Problem to work on:
Copy each record exactly, word for word.

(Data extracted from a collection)
★ ★ ★ ★ ★ ★ ★

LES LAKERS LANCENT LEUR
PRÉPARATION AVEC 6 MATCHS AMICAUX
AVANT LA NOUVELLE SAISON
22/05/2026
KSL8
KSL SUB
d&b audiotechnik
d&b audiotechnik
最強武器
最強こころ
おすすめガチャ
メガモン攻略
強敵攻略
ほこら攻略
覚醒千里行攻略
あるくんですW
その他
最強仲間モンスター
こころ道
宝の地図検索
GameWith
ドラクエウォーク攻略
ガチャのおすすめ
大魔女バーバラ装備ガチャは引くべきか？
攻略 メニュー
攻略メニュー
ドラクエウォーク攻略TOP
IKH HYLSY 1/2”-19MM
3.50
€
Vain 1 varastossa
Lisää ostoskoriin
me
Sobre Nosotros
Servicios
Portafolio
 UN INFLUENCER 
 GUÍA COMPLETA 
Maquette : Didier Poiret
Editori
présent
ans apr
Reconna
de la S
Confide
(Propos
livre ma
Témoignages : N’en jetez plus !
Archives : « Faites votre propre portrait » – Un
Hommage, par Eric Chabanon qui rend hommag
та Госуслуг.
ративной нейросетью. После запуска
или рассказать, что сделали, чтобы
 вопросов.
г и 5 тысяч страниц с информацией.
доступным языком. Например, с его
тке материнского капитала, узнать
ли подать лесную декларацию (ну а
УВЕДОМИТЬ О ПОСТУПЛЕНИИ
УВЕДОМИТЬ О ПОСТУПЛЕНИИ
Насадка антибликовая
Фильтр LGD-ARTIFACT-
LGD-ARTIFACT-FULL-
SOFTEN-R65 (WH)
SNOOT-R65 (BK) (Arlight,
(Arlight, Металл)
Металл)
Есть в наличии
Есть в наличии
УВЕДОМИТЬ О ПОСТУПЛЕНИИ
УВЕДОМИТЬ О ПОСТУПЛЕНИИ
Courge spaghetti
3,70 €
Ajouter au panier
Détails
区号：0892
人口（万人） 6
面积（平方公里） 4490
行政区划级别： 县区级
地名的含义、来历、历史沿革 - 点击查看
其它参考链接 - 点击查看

★ ★ ★ ★ ★ ★ ★

Answer to this exercise:
LES LAKERS LANCENT LEUR
PRÉPARATION AVEC 6 MATCHS AMICAUX
AVANT LA NOUVELLE SAISON
22/05/2026
KSL8
KSL SUB
d&b audiotechnik
d&b audiotechnik
最強武器
最強こころ
おすすめガチャ
メガモン攻略
強敵攻略
ほこら攻略
覚醒千里行攻略
あるくんですW
その他
最強仲間モンスター
こころ道
宝の地図検索
GameWith
ドラクエウォーク攻略
ガチャのおすすめ
大魔女バーバラ装備ガチャは引くべきか？
攻略 メニュー
攻略メニュー
ドラクエウォーク攻略TOP
IKH HYLSY 1/2”-19MM
3.50
€
Vain 1 varastossa
Lisää ostoskoriin
me
Sobre Nosotros
Servicios
Portafolio
 UN INFLUENCER 
 GUÍA COMPLETA 
Maquette : Didier Poiret
Editori
présent
ans apr
Reconna
de la S
Confide
(Propos
livre ma
Témoignages : N’en jetez plus !
Archives : « Faites votre propre portrait » – Un
Hommage, par Eric Chabanon qui rend hommag
та Госуслуг.
ративной нейросетью. После запуска
или рассказать, что сделали, чтобы
 вопросов.
г и 5 тысяч страниц с информацией.
доступным языком. Например, с его
тке материнского капитала, узнать
ли подать лесную декларацию (ну а
УВЕДОМИТЬ О ПОСТУПЛЕНИИ
УВЕДОМИТЬ О ПОСТУПЛЕНИИ
Насадка антибликовая
Фильтр LGD-ARTIFACT-
LGD-ARTIFACT-FULL-
SOFTEN-R65 (WH)
SNOOT-R65 (BK) (Arlight,
(Arlight, Металл)
Металл)
Есть в наличии
Есть в наличии
УВЕДОМИТЬ О ПОСТУПЛЕНИИ
УВЕДОМИТЬ О ПОСТУПЛЕНИИ
Courge spaghetti
3,70 €
Ajouter au panier
Détails
区号：0892
人口（万人） 6
面积（平方公里） 4490
行政区划级别： 县区级
地名的含义、来历、历史沿革 - 点击查看
其它参考链接 - 点击查看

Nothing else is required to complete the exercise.